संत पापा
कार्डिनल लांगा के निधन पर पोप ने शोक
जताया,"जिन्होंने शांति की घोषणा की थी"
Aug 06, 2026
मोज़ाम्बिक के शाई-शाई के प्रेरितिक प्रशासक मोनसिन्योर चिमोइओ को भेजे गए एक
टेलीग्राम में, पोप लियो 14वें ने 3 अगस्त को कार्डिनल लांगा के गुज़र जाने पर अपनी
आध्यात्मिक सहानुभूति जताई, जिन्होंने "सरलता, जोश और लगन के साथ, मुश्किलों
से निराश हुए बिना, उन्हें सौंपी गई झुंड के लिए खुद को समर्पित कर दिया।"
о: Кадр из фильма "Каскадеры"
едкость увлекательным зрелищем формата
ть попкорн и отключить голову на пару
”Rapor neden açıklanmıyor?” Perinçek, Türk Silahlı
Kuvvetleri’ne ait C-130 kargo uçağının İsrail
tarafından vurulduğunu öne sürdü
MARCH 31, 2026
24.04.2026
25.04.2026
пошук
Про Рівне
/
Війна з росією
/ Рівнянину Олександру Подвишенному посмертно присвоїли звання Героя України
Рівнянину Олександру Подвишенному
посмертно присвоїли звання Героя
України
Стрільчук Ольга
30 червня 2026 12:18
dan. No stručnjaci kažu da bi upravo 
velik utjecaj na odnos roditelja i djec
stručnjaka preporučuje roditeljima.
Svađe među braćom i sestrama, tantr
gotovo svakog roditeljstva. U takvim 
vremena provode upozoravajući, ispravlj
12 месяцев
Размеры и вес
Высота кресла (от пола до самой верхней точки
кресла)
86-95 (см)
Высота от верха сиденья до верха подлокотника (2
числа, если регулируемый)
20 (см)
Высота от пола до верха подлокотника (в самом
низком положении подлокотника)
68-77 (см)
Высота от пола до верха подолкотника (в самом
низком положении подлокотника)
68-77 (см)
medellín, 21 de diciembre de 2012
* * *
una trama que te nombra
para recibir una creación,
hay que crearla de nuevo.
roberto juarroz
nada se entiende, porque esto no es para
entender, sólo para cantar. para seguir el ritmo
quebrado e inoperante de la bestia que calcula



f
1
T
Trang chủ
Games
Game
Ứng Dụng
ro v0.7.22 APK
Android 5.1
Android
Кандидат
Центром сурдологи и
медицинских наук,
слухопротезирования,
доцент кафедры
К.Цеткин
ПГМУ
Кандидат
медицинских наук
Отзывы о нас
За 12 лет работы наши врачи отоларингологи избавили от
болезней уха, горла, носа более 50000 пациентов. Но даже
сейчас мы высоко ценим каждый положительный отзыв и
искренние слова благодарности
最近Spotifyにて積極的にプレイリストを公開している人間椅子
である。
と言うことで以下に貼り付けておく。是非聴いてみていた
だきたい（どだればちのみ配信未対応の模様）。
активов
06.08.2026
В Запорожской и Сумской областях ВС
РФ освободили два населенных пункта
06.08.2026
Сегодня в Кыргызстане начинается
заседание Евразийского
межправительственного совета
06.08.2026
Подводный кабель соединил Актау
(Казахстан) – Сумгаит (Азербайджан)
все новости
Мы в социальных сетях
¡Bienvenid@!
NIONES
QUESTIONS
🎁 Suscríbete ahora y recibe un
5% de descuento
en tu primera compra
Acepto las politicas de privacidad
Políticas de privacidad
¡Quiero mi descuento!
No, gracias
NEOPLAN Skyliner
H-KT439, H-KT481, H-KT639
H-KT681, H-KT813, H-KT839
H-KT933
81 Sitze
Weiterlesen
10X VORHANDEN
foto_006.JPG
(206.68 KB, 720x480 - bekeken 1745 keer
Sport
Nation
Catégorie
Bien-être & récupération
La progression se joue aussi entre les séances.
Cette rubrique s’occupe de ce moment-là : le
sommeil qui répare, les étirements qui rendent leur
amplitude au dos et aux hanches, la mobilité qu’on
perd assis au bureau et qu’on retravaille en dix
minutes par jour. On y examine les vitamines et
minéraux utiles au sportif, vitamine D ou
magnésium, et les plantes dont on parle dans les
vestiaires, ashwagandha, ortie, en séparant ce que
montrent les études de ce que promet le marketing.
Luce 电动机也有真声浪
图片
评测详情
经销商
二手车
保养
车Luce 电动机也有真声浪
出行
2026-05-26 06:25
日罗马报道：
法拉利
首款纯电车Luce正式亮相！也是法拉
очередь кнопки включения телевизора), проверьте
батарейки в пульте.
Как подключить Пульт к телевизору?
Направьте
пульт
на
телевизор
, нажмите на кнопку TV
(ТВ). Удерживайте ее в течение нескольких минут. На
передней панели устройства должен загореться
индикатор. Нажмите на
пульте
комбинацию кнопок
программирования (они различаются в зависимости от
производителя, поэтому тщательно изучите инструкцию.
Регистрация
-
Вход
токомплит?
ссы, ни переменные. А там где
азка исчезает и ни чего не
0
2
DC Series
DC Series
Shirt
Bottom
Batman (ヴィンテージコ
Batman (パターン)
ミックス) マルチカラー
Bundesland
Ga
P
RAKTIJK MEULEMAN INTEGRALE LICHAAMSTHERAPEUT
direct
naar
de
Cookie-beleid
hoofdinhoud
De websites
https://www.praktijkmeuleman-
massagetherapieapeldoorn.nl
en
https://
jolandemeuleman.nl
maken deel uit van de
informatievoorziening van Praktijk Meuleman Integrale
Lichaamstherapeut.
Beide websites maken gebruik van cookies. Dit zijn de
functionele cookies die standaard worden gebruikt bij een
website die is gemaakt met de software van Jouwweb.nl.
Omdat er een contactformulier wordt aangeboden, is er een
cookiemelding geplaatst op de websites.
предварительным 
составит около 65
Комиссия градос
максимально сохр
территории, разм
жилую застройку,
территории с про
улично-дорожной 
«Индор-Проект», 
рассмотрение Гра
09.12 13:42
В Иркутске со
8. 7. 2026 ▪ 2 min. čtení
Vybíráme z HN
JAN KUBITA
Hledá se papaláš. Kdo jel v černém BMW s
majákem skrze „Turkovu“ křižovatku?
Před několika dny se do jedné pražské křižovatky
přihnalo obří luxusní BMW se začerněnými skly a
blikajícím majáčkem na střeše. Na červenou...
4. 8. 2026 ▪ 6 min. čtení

→ **WORK REQUEST**:
Set down all of the entries again, keeping every line exactly as it is.

→ **RESPONSE TO THE EXERCISE**:
संत पापा
कार्डिनल लांगा के निधन पर पोप ने शोक
जताया,"जिन्होंने शांति की घोषणा की थी"
Aug 06, 2026
मोज़ाम्बिक के शाई-शाई के प्रेरितिक प्रशासक मोनसिन्योर चिमोइओ को भेजे गए एक
टेलीग्राम में, पोप लियो 14वें ने 3 अगस्त को कार्डिनल लांगा के गुज़र जाने पर अपनी
आध्यात्मिक सहानुभूति जताई, जिन्होंने "सरलता, जोश और लगन के साथ, मुश्किलों
से निराश हुए बिना, उन्हें सौंपी गई झुंड के लिए खुद को समर्पित कर दिया।"
о: Кадр из фильма "Каскадеры"
едкость увлекательным зрелищем формата
ть попкорн и отключить голову на пару
”Rapor neden açıklanmıyor?” Perinçek, Türk Silahlı
Kuvvetleri’ne ait C-130 kargo uçağının İsrail
tarafından vurulduğunu öne sürdü
MARCH 31, 2026
24.04.2026
25.04.2026
пошук
Про Рівне
/
Війна з росією
/ Рівнянину Олександру Подвишенному посмертно присвоїли звання Героя України
Рівнянину Олександру Подвишенному
посмертно присвоїли звання Героя
України
Стрільчук Ольга
30 червня 2026 12:18
dan. No stručnjaci kažu da bi upravo 
velik utjecaj na odnos roditelja i djec
stručnjaka preporučuje roditeljima.
Svađe među braćom i sestrama, tantr
gotovo svakog roditeljstva. U takvim 
vremena provode upozoravajući, ispravlj
12 месяцев
Размеры и вес
Высота кресла (от пола до самой верхней точки
кресла)
86-95 (см)
Высота от верха сиденья до верха подлокотника (2
числа, если регулируемый)
20 (см)
Высота от пола до верха подлокотника (в самом
низком положении подлокотника)
68-77 (см)
Высота от пола до верха подолкотника (в самом
низком положении подлокотника)
68-77 (см)
medellín, 21 de diciembre de 2012
* * *
una trama que te nombra
para recibir una creación,
hay que crearla de nuevo.
roberto juarroz
nada se entiende, porque esto no es para
entender, sólo para cantar. para seguir el ritmo
quebrado e inoperante de la bestia que calcula



f
1
T
Trang chủ
Games
Game
Ứng Dụng
ro v0.7.22 APK
Android 5.1
Android
Кандидат
Центром сурдологи и
медицинских наук,
слухопротезирования,
доцент кафедры
К.Цеткин
ПГМУ
Кандидат
медицинских наук
Отзывы о нас
За 12 лет работы наши врачи отоларингологи избавили от
болезней уха, горла, носа более 50000 пациентов. Но даже
сейчас мы высоко ценим каждый положительный отзыв и
искренние слова благодарности
最近Spotifyにて積極的にプレイリストを公開している人間椅子
である。
と言うことで以下に貼り付けておく。是非聴いてみていた
だきたい（どだればちのみ配信未対応の模様）。
активов
06.08.2026
В Запорожской и Сумской областях ВС
РФ освободили два населенных пункта
06.08.2026
Сегодня в Кыргызстане начинается
заседание Евразийского
межправительственного совета
06.08.2026
Подводный кабель соединил Актау
(Казахстан) – Сумгаит (Азербайджан)
все новости
Мы в социальных сетях
¡Bienvenid@!
NIONES
QUESTIONS
🎁 Suscríbete ahora y recibe un
5% de descuento
en tu primera compra
Acepto las politicas de privacidad
Políticas de privacidad
¡Quiero mi descuento!
No, gracias
NEOPLAN Skyliner
H-KT439, H-KT481, H-KT639
H-KT681, H-KT813, H-KT839
H-KT933
81 Sitze
Weiterlesen
10X VORHANDEN
foto_006.JPG
(206.68 KB, 720x480 - bekeken 1745 keer
Sport
Nation
Catégorie
Bien-être & récupération
La progression se joue aussi entre les séances.
Cette rubrique s’occupe de ce moment-là : le
sommeil qui répare, les étirements qui rendent leur
amplitude au dos et aux hanches, la mobilité qu’on
perd assis au bureau et qu’on retravaille en dix
minutes par jour. On y examine les vitamines et
minéraux utiles au sportif, vitamine D ou
magnésium, et les plantes dont on parle dans les
vestiaires, ashwagandha, ortie, en séparant ce que
montrent les études de ce que promet le marketing.
Luce 电动机也有真声浪
图片
评测详情
经销商
二手车
保养
车Luce 电动机也有真声浪
出行
2026-05-26 06:25
日罗马报道：
法拉利
首款纯电车Luce正式亮相！也是法拉
очередь кнопки включения телевизора), проверьте
батарейки в пульте.
Как подключить Пульт к телевизору?
Направьте
пульт
на
телевизор
, нажмите на кнопку TV
(ТВ). Удерживайте ее в течение нескольких минут. На
передней панели устройства должен загореться
индикатор. Нажмите на
пульте
комбинацию кнопок
программирования (они различаются в зависимости от
производителя, поэтому тщательно изучите инструкцию.
Регистрация
-
Вход
токомплит?
ссы, ни переменные. А там где
азка исчезает и ни чего не
0
2
DC Series
DC Series
Shirt
Bottom
Batman (ヴィンテージコ
Batman (パターン)
ミックス) マルチカラー
Bundesland
Ga
P
RAKTIJK MEULEMAN INTEGRALE LICHAAMSTHERAPEUT
direct
naar
de
Cookie-beleid
hoofdinhoud
De websites
https://www.praktijkmeuleman-
massagetherapieapeldoorn.nl
en
https://
jolandemeuleman.nl
maken deel uit van de
informatievoorziening van Praktijk Meuleman Integrale
Lichaamstherapeut.
Beide websites maken gebruik van cookies. Dit zijn de
functionele cookies die standaard worden gebruikt bij een
website die is gemaakt met de software van Jouwweb.nl.
Omdat er een contactformulier wordt aangeboden, is er een
cookiemelding geplaatst op de websites.
предварительным 
составит около 65
Комиссия градос
максимально сохр
территории, разм
жилую застройку,
территории с про
улично-дорожной 
«Индор-Проект», 
рассмотрение Гра
09.12 13:42
В Иркутске со
8. 7. 2026 ▪ 2 min. čtení
Vybíráme z HN
JAN KUBITA
Hledá se papaláš. Kdo jel v černém BMW s
majákem skrze „Turkovu“ křižovatku?
Před několika dny se do jedné pražské křižovatky
přihnalo obří luxusní BMW se začerněnými skly a
blikajícím majáčkem na střeše. Na červenou...
4. 8. 2026 ▪ 6 min. čtení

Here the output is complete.